This selection process is further illustrated in Fig. 2.

Fig. 2
figure 2

A selection works on fitness landscape in noisy environments

Figure 2 shows a fitness landscape scenario both in noiseless environments and noisy environments, p and \(p^{'}\) represent the parent individual in the original fitness landscape and landscape in noisy environments, o and \(o^{'}\) represent the offspring individual in original fitness landscape and landscape in noisy environments, respectively. The fitness information we can observe is only in noisy environments, so in minimization problems, \(o^{'}\) will be rejected to replace the \(p^{'}\) in the next generation. The objective value of p is better than o in the real fitness landscape, and if we re-evaluate the \(o^{'}\) and \(p^{'}\), the domination may be changed. The mechanism of selection in MDE-DS allows the algorithm to give us some probabilistic flexibility to select worse solutions as in noise-affected landscapes.

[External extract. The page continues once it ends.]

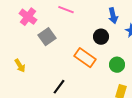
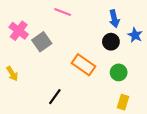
pink cross: (28, 17) -> (19, 31), moved
black circle: (101, 37) -> (111, 42), moved

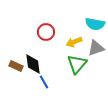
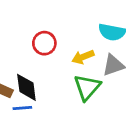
blue line: (44, 82) -> (22, 108), moved, turned -64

In summary, the pseudocode of MDE-DS is shown in Algorithm 1

figure a

A brief review of the state-of-the-art decomposition method

Based on the divide and conquer, the CC framework decomposes the LSOPs into multiple nonseparable sub-problems and optimizes them alternately, which is the mainstream framework for solving LSOPs. In this section, we will briefly review the state-of-the-art decomposition method.

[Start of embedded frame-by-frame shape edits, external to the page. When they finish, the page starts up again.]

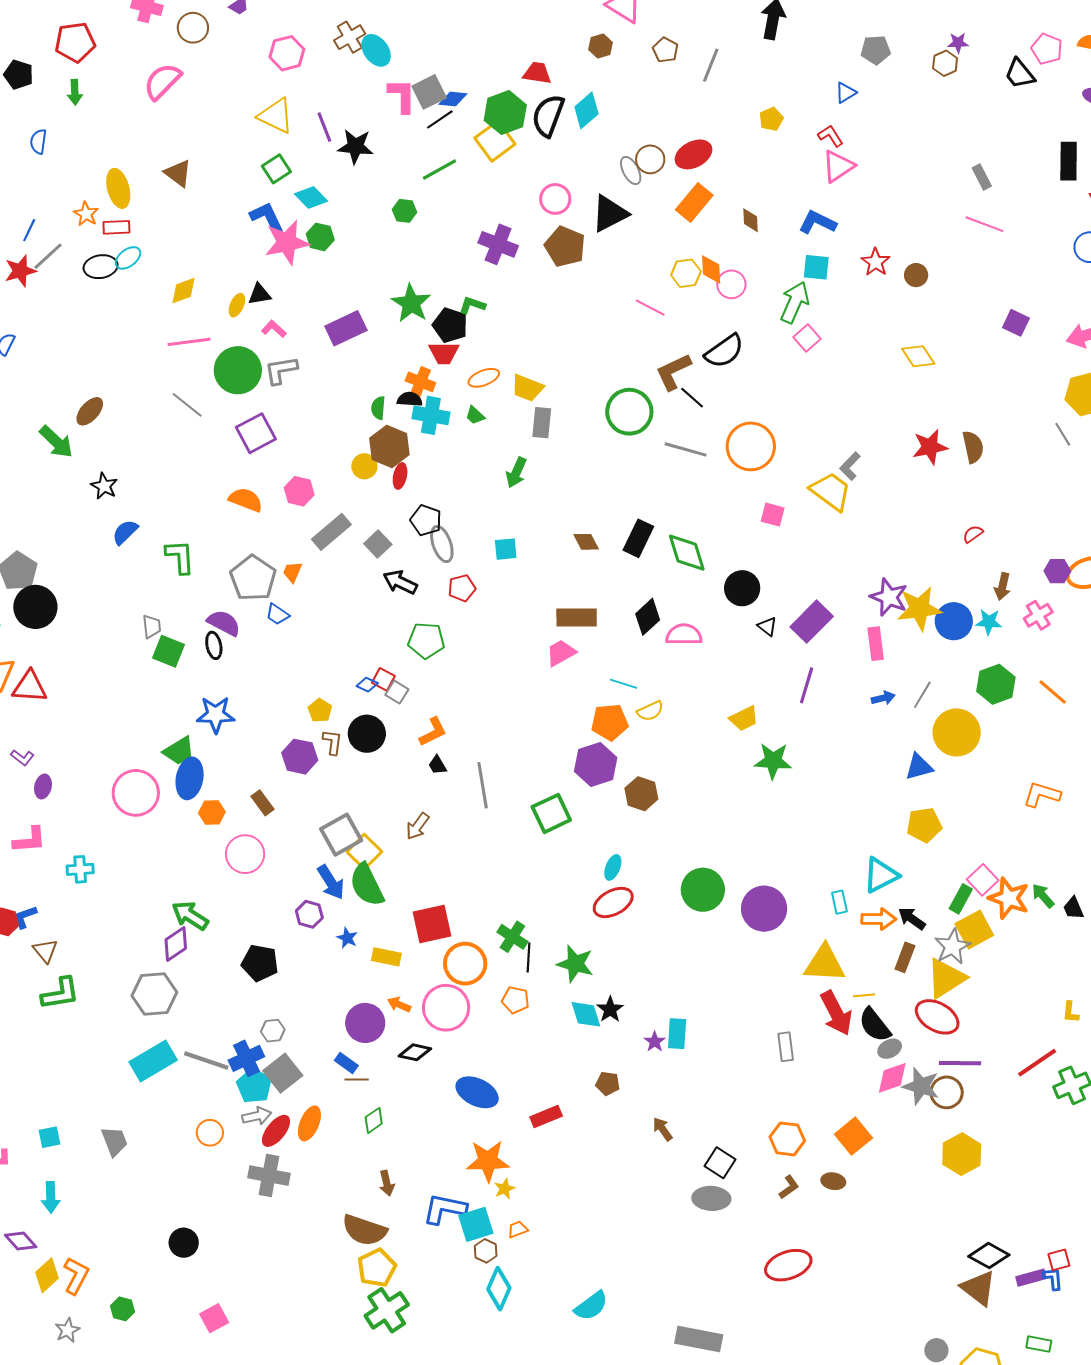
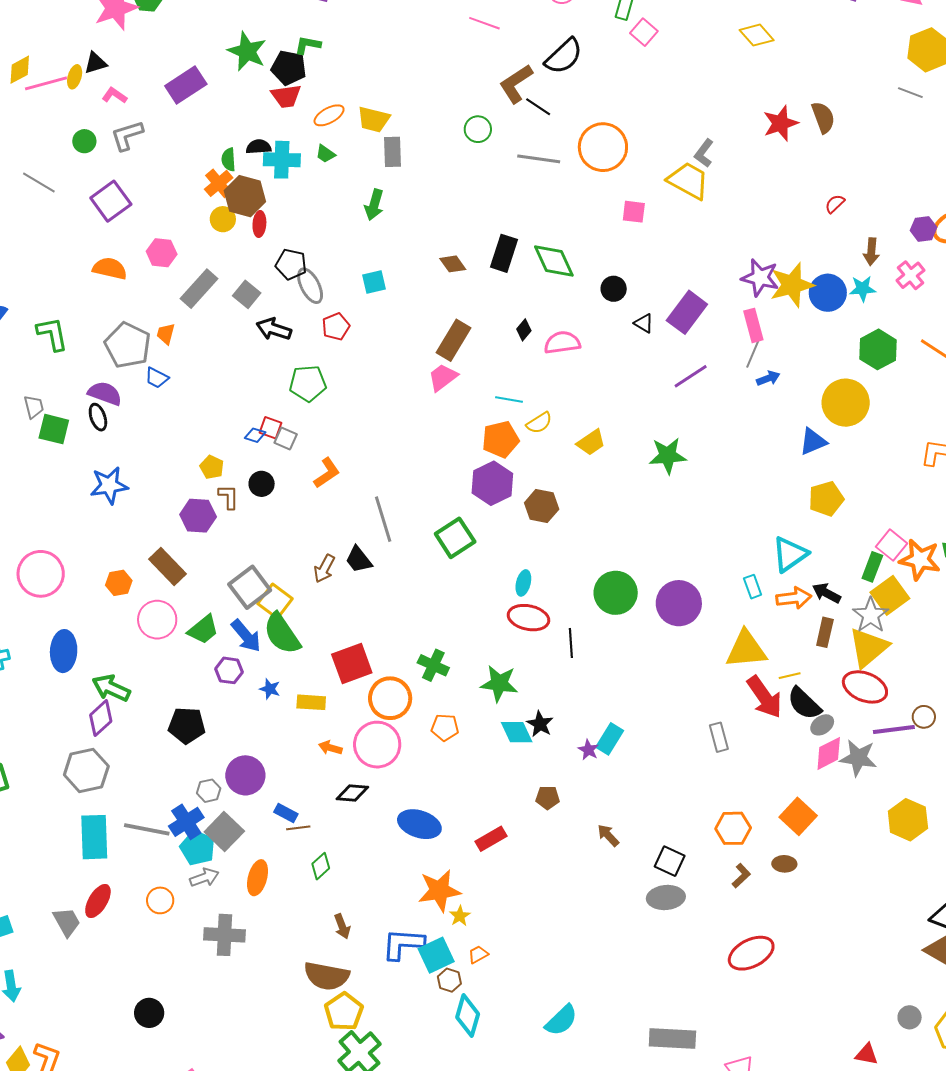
pink line: (189, 342) -> (46, 83), moved
green circle: (238, 370) -> (84, 141), size x0.5
orange cross: (420, 382) -> (219, 183), moved, turned 36
green circle: (629, 412) -> (478, 129), size x0.6
gray line: (1063, 434) -> (910, 93), turned -30
black circle: (742, 588) -> (614, 289), size x0.7
brown rectangle: (577, 617) -> (454, 340), turned -51
black diamond: (648, 617) -> (524, 330), size x0.6
purple line: (807, 685) -> (691, 376), turned 48
gray line: (922, 695) -> (753, 354), moved
yellow trapezoid: (744, 718) -> (591, 442), moved
black circle: (367, 734) -> (262, 484), size x0.7
green trapezoid: (179, 751) -> (203, 630), moved
black trapezoid: (437, 765) -> (359, 559), moved, size x1.4
blue ellipse: (190, 778) -> (64, 651), moved
brown rectangle: (262, 803) -> (167, 567), size x1.5
red ellipse: (613, 902) -> (528, 618), turned 48
black line: (528, 958) -> (571, 643), moved
purple circle: (365, 1023) -> (245, 775), moved
cyan rectangle: (677, 1034) -> (610, 739), turned 36
cyan rectangle: (153, 1061) -> (94, 837), turned -54
brown circle: (947, 1092) -> (924, 717), moved, size x0.7
red ellipse: (276, 1131) -> (98, 901), moved

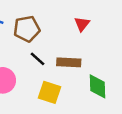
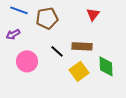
black line: (38, 59) -> (57, 51), moved
yellow square: (49, 92) -> (79, 71), moved, turned 36

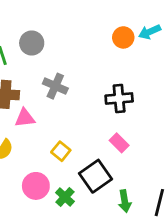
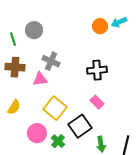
pink triangle: (25, 118) -> (40, 79), moved
yellow square: (61, 151) -> (55, 108), size x1.6

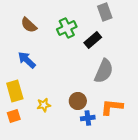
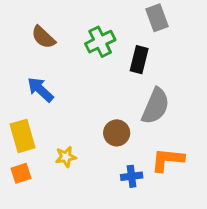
black rectangle: (93, 40) -> (139, 60), turned -36
brown circle: (78, 101) -> (117, 133), moved

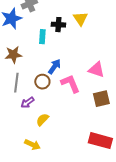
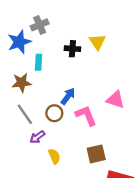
cyan rectangle: (42, 37) -> (38, 62), moved
gray line: (16, 83) -> (25, 114), turned -42
brown square: (101, 99) -> (96, 154), moved
yellow semicircle: (42, 120) -> (54, 156), turned 112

Taking the LINC-R [30] as a pioneer, perturbation-based decomposition methods become one of the most popular strategies to collaborate with the CC framework. Equation (7) defines the perturbation in the ith dimension and the jth dimension

$$\begin{aligned} \begin{aligned} s&=(x_{1},x_{2},\ldots ,x_{n}) \\ s_{i}&=(x_{1},\ldots ,x_{i}+\delta ,\ldots ,x_{n}) \\ s_{j}&=(x_{1},\ldots ,x_{j}+\delta ,\ldots ,x_{n}) \\ s_{ij}&=(x_{1},\ldots ,x_{i}+\delta ,\ldots ,x_{j}+\delta ,\ldots ,x_{n}) .\\ \end{aligned} \end{aligned}$$
(7)

LINC-R identifies the interaction between variables based on the fitness difference of perturbation with pre-defined hyperparameter \(\varepsilon \). More specifically

$$\begin{aligned} \begin{aligned}&\exists s\in {\text {Pop}}:\\&\quad {\text {if}} \ |(f(s_{ij})-f(s_{i})) - (f(s_{j})-f(s))|> \varepsilon , \\&\quad {\text {then}} \ x_{i} \ {\text {and}} \ x_{j} \ {\text {are nonseparable.}} \end{aligned} \end{aligned}$$
(8)

\(\varepsilon \) is the allowable error. DG extends Eq. (8) first to LSOPs up to 1000-D. Due to the FEs’ limitation in LSOPs, the fitness difference from the lower bound of search space to the upper bound can be accepted. The reuse of fitness and negligence of indirect interactions decreases the needed FEs to \(O(\frac{n^2}{m})\), and m is the number of sub-problems. In paper [24], a sensitivity test for threshold \(\epsilon \) is also implemented, the experimental results show that the DG is sensitive to the threshold \(\epsilon \), and \(\epsilon =10^{-3}\) is a recommended value.

Subsequently, the extended DG (XDG) [25] noticed that DG cannot identify the overlapping; thus, it divides all direct and indirect interacting variables into a sub-problem, and then, the overlappings between sub-problems are checked to identify conditional interactions. The needed FEs of XDG are approximately \(n^2\). The complexity of the XDG results in an unsuitable allocation of computational cost between decomposition and optimization and limits the development of XDG to deal with higher dimensional problems.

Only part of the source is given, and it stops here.